** Opening Data supplied block **

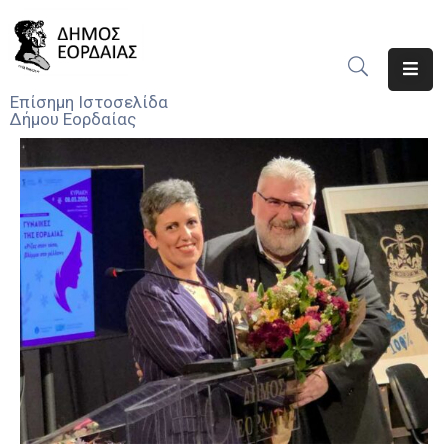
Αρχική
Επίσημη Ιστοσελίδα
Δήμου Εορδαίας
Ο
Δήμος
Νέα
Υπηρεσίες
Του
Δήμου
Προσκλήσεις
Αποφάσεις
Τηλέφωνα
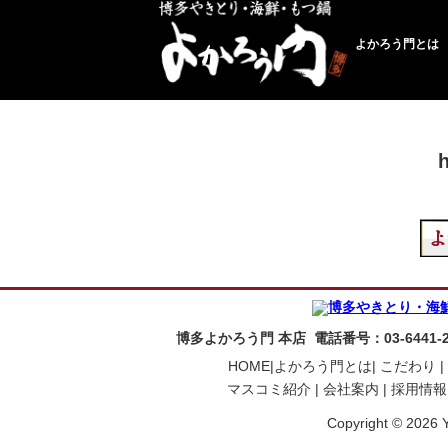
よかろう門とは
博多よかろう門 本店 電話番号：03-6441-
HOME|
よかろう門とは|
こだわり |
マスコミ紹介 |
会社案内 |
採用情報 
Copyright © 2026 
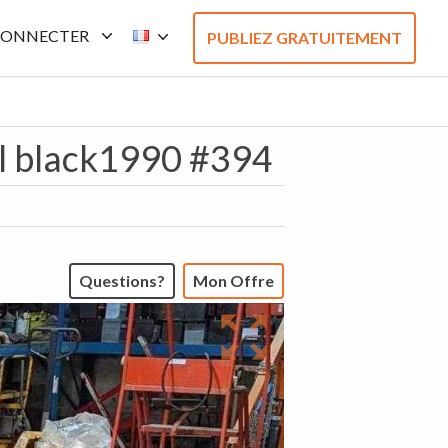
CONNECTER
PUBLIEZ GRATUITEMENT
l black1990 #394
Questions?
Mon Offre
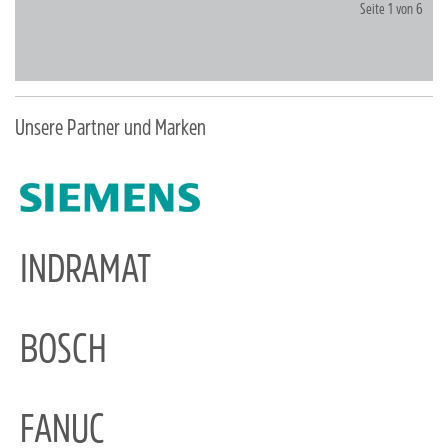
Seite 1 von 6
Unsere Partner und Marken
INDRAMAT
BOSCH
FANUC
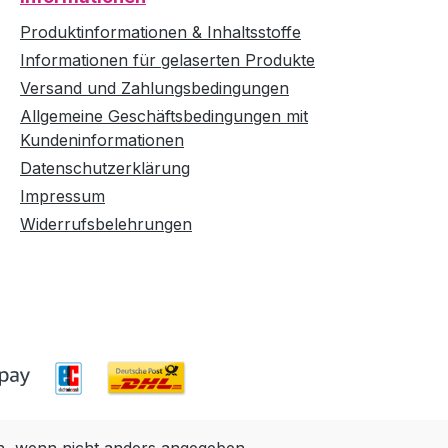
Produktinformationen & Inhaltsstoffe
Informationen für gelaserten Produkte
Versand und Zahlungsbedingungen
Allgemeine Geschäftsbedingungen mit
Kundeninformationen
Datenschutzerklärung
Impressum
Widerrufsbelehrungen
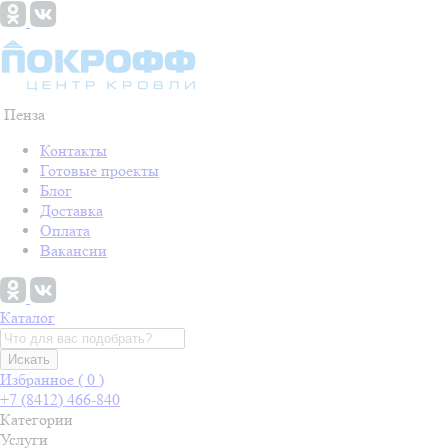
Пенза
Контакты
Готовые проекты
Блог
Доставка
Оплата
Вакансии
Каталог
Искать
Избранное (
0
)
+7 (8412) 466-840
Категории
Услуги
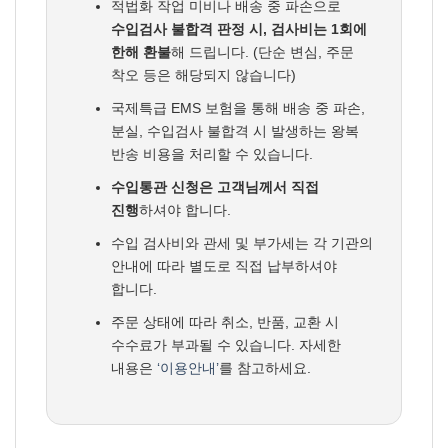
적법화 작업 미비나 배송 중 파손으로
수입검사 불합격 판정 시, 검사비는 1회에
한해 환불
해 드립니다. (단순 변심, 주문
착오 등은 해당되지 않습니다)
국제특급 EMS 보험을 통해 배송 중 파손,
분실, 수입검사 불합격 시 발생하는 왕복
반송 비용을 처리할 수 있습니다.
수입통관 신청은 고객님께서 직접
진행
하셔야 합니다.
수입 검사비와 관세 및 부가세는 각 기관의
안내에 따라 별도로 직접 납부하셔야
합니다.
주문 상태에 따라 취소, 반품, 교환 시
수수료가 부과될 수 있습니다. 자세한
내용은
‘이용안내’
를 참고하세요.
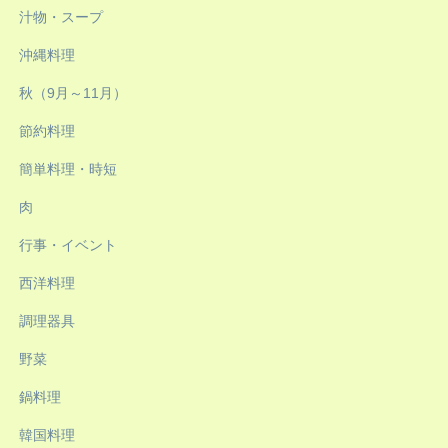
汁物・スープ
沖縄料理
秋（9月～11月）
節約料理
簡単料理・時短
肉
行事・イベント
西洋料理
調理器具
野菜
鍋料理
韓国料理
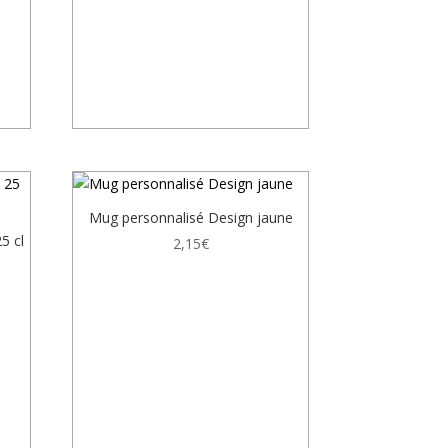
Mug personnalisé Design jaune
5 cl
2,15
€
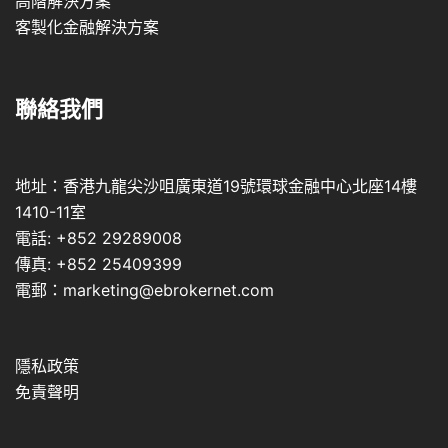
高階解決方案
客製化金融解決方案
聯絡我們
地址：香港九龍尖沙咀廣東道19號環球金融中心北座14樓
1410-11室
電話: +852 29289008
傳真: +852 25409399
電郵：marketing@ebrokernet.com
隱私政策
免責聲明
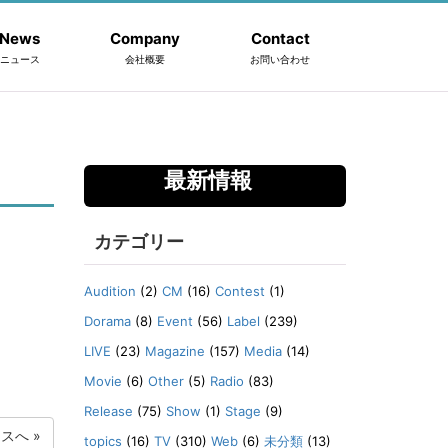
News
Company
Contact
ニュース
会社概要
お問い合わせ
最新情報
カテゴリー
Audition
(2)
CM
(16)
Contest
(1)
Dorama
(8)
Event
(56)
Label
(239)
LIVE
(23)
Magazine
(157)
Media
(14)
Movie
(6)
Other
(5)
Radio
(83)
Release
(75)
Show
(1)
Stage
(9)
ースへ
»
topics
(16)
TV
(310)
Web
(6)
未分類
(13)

** Closing Data supplied block **

> Exercise directions
Leaving out the pictures, print each line of the records above from the first up to and including the one that contains "분실, 수입검사 불합격 시 발생하는 왕복", exactly as written.

> Solution for this exercise
Αρχική
Επίσημη Ιστοσελίδα
Δήμου Εορδαίας
Ο
Δήμος
Νέα
Υπηρεσίες
Του
Δήμου
Προσκλήσεις
Αποφάσεις
Τηλέφωνα
よかろう門とは
博多よかろう門 本店 電話番号：03-6441-
HOME|
よかろう門とは|
こだわり |
マスコミ紹介 |
会社案内 |
採用情報 
Copyright © 2026 
CONNECTER
PUBLIEZ GRATUITEMENT
l black1990 #394
Questions?
Mon Offre
Seite 1 von 6
Unsere Partner und Marken
INDRAMAT
BOSCH
FANUC
Produktinformationen & Inhaltsstoffe
Informationen für gelaserten Produkte
Versand und Zahlungsbedingungen
Allgemeine Geschäftsbedingungen mit
Kundeninformationen
Datenschutzerklärung
Impressum
Widerrufsbelehrungen
Пенза
Контакты
Готовые проекты
Блог
Доставка
Оплата
Вакансии
Каталог
Искать
Избранное (
0
)
+7 (8412) 466-840
Категории
Услуги
적법화 작업 미비나 배송 중 파손으로
수입검사 불합격 판정 시, 검사비는 1회에
한해 환불
해 드립니다. (단순 변심, 주문
착오 등은 해당되지 않습니다)
국제특급 EMS 보험을 통해 배송 중 파손,
분실, 수입검사 불합격 시 발생하는 왕복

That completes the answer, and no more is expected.